→ PROBLEM TO SOLVE: The following entries are to be repeated exactly, and the pictures are to be left behind.

→ EXTRACTED INFORMATION:
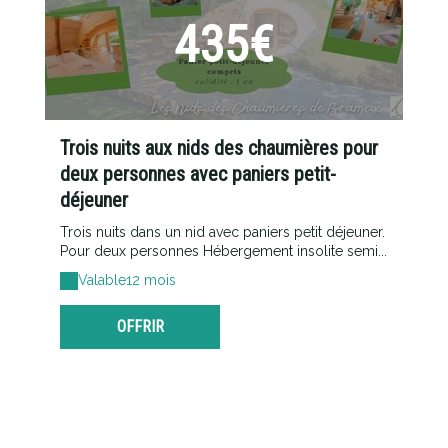
435€
Trois nuits aux nids des chaumières pour
deux personnes avec paniers petit-
déjeuner
Trois nuits dans un nid avec paniers petit déjeuner.
Pour deux personnes Hébergement insolite semi...
Valable
12 mois
OFFRIR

→ SOLUTION FOR THIS EXERCISE:
435€
Trois nuits aux nids des chaumières pour
deux personnes avec paniers petit-
déjeuner
Trois nuits dans un nid avec paniers petit déjeuner.
Pour deux personnes Hébergement insolite semi...
Valable
12 mois
OFFRIR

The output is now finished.